4) D’un point de vue strictement judiciaire, se battre pour raccourcir les délais d’audiencement.
Il n’est en effet pas raisonnablement possible de donner une date d’audience à six mois, ou plus, à une femme ayant quitté, avec ses enfants, en urgence, et en général sans ressources, le domicile conjugal aux fins d’obtenir une mesure d’éloignement du conjoint violent.
Comme en ont témoigné les instructions du gouvernement de raccourcir drastiquement les délais dans le cadre du Grenelle, cette ambition relève de la volonté politique d’imposer des délais restreints aux présidents de juridictions sur tout le territoire français.

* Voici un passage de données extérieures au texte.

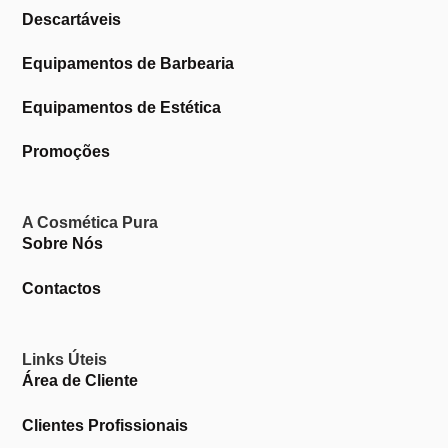
Descartáveis
Equipamentos de Barbearia
Equipamentos de Estética
Promoções
A Cosmética Pura
Sobre Nós
Contactos
Links Úteis
Área de Cliente
Clientes Profissionais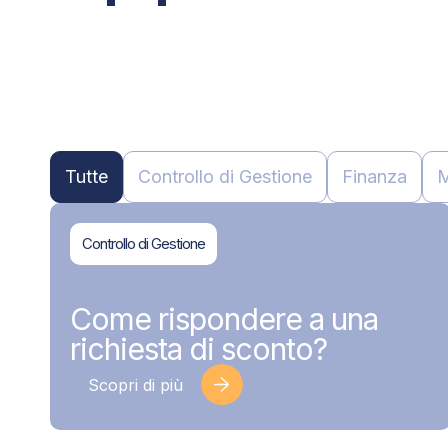
Tutte
Controllo di Gestione
Finanza
M
Controllo di Gestione
BDMAssociati
17 Giugno 2026
Come rispondere a una
richiesta di sconto?
Scopri di più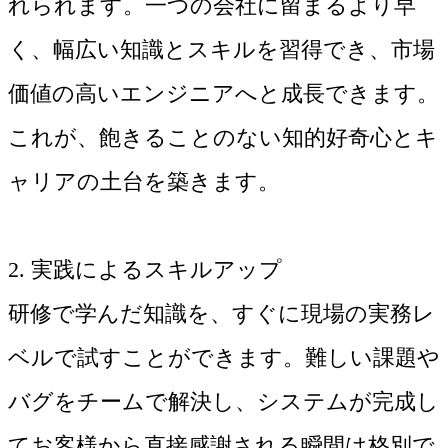
れられます。一つの会社に留まるより早
く、幅広い知識とスキルを習得でき、市場
価値の高いエンジニアへと成長できます。
これが、飽きることのない知的好奇心とキ
ャリアの土台を築きます。
2. 実践によるスキルアップ
研修で学んだ知識を、すぐに現場の実務レ
ベルで試すことができます。難しい課題や
バグをチームで解決し、システムが完成し
てお客様から直接感謝される瞬間は格別で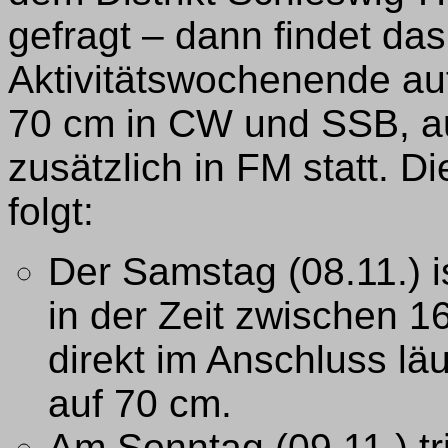
gefragt – dann findet da
Aktivitätswochenende au
70 cm in CW und SSB, 
zusätzlich in FM statt. Di
folgt:
Der Samstag (08.11.) i
in der Zeit zwischen 1
direkt im Anschluss lä
auf 70 cm.
Am Sonntag (09.11.) tr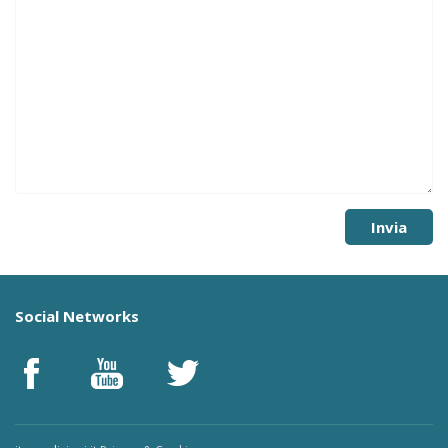
Social Networks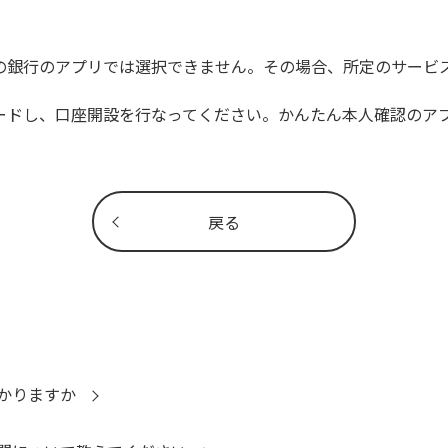
の銀行のアプリでは選択できません。その場合、所定のサービ
ードし、口座開設を行なってください。かんたん本人確認のア
戻る
かりますか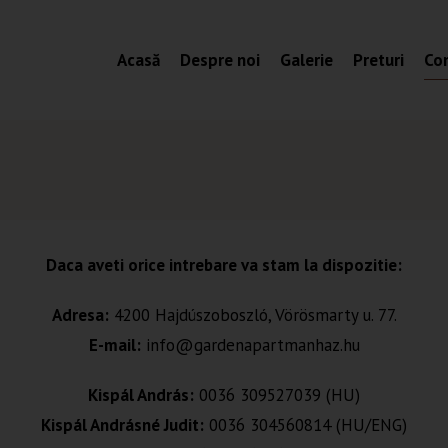
Acasă
Despre noi
Galerie
Preturi
Co
Daca aveti orice intrebare va stam la dispozitie:
Adresa:
4200 Hajdúszoboszló, Vörösmarty u. 77.
E-mail:
info@gardenapartmanhaz.hu
Kispál András:
0036 309527039 (HU)
Kispál Andrásné Judit:
0036 304560814 (HU/ENG)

En témoigne par exemple l’instruction donnée à la juridiction-pilote de cette réforme, à savoir le Tribunal de grande instance de Créteil, connaissant initialement devant le JAF des délais d’audiencement de plusieurs mois, tout d’un coup ramenés à 10 jours pour obtenir une date d’audience, et 8 jours supplémentaires pour mettre à disposition son jugement. Preuve que cette réduction des délais est donc possible.
Enfin, rendre cet éloignement effectif en garantissant le relogement de l’agresseur par le biais de programmes publics et associatifs, au risque sinon de voir ce dernier revenir chez sa victime, qui en général fragilisée ne voit d’autre possibilité que de rouvrir sa porte.
Ce plan d’action progressif est clair, parfaitement réalisable, et donc applicable dès demain.